It doesn't take long to realise that Bail has an eye for surreal oddity. In the collection's opener, 'The Seduction of My Sister', a childish game of frisbeeing old records across the street becomes increasingly bizarre and loaded with meaning when the records run out and other items have to be found. And in 'Life of the Party' a man throws a typical suburban barbecue and invites all his friends - only there's no sign of the host, who watches the party take place beneath him from the seclusion of a gum tree in the garden. Stories like 'Zoellner's Definition', 'Cul de Sac', and 'The Partitions' experiment even further with our expectations from the story form. Some are set in cities, some in the desert, but Bail's mot comfortable territory - perhaps where his taste for surrealism and satire truly find fertile ground - is Australian suburbia.

 

The final story, 'Camouflage', is a gem. A diffident piano tuner is called up to the Second World War effort, and suprises himself by enjoying the camaraderie of army life, and by not much missing his wife and daughter.
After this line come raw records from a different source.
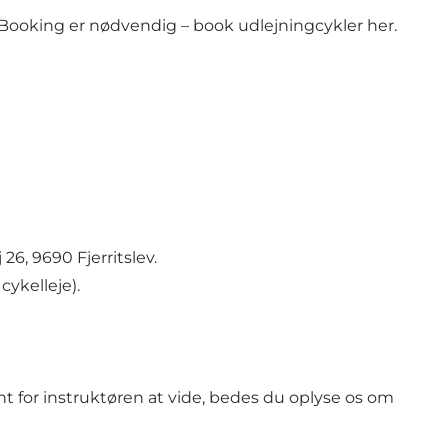
r. Booking er nødvendig –
book udlejningcykler her
.
6, 9690 Fjerritslev.
cykelleje).
t for instruktøren at vide, bedes du oplyse os om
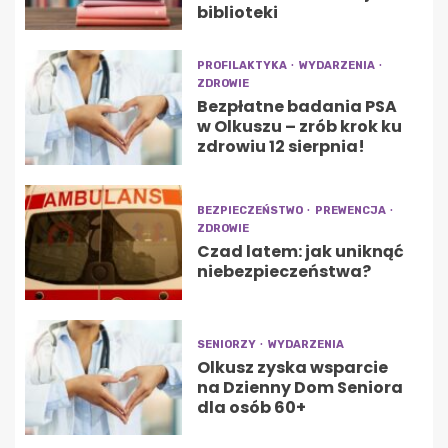
biblioteki
PROFILAKTYKA
WYDARZENIA
ZDROWIE
Bezpłatne badania PSA
w Olkuszu – zrób krok ku
zdrowiu 12 sierpnia!
BEZPIECZEŃSTWO
PREWENCJA
ZDROWIE
Czad latem: jak uniknąć
niebezpieczeństwa?
SENIORZY
WYDARZENIA
Olkusz zyska wsparcie
na Dzienny Dom Seniora
dla osób 60+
His job gets him lumped in with several other 'artists' and despatched to painting the shiny new surfaces of an airbase to camouflage it from the enemy. He finds the work strangely fulfilling, and the peace and time it affords him gives him plenty of opportunity to start questioning things, wondering 'whether he - his life - could have turned out differently'. It's a beautifully weighted piece of writing, especially in its conclusion.